The first, in 2008, involved almost metaphysical rates of inflation – 231m% at one point that year according to some reports, with other estimates even higher.
The crisis resulted in hugely controversial elections, which the opposition surely won – but which saw Robert Mugabe re-installed as President in a power-sharing deal with the opposition.
To stabilise the economy, the worthless Zimbabwean dollar was jettisoned and people were given the option of using a basket of foreign currencies, the US dollar chief among them.
The problem was then how to source US dollars – and this was done largely by borrowing.
Fast forward to 2019, nearly two years after Mugabe was ousted and Emmerson Mnangagwa installed as President – Zimbabwe’s annual inflation is officially 176%, the highest in the world after Venezuela.
But this official figure is almost certainly false. My own calculations, based on prices I observed during the 2018 Zimbabwean elections and reports from Zimbabwean friends now, estimate inflation at about 600%.
And this is within what remains of the formal economy. Recourse to the black market to secure goods such as fuel and bread unavailable elsewhere means a parallel inflation rate that is higher – by my calculations, at about 800%.
And now the publication of inflation data has now been suspended for six months.
The government’s inability to pay for electricity imports has meant power outages of up to 18 hours each day. This is in part a result of poor rains and low water levels in Lake Kariba, the source of a huge percentage of the nation’s hydro-electricity – amid reports that it might be altogether decommissioned.
Even if this is not the case, the turbines at Kariba are far from being in good shape and, even in seasons of abundant rain, Zimbabwe had to depend on electricity supplies from South Africa and Mozambique. These countries now want to be paid.
Mnangagwa’s almost desperate slogan for Zimbabwe is that it is now “open for business”. But the elections of 2018 that were meant to legitimise his presidency were marred by violence and deaths and no election observer group validated the polls as fully free and fair. Under those conditions, initial promises of foreign investors faded away.
Dollars began to dry up, sourcing new dollars became impossible, and the new technocratic Minister of Finance, Mthuli Ncube, began desperate but hugely orthodox measures to instil some discipline in a runaway economy.
Those who were rich and powerful declined to make sacrifices of their own, while those who were poor simply got poorer.
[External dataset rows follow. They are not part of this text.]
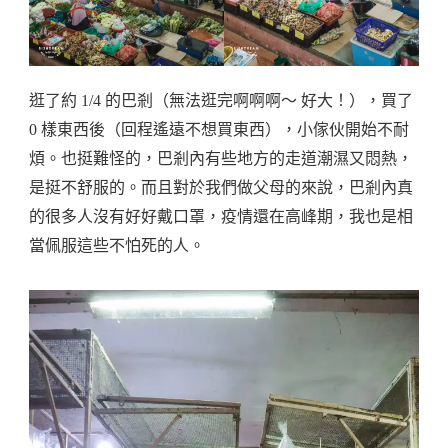
逛了約 1/4 的巴剎（無法逛完啊啊啊～ 好大！），買了
0 樣東西後（回程遙遠不想買東西），小傢伙開始不耐
煩。也挺難怪的，巴剎內有些地方的走道潮濕又悶熱，
是挺不舒服的。而且對於我們做父母的來說，巴剎內真
的很多人沒有好好戴口罩，疫情還在高峰期，我也是相
當佩服這些不怕死的人。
Almost a year into the job, Ncube has reined in some of the profligacy in state spending and managed to bring in an increase in tax revenue. But his tax measures have been hugely unpopular, with poorer business people seeing them as disincentives to invest in future productivity.
One of his hugely unpopular early measures was to tax cell phone financial transactions. At a stroke, this jeopardised what was beginning to become a thriving cyber economy.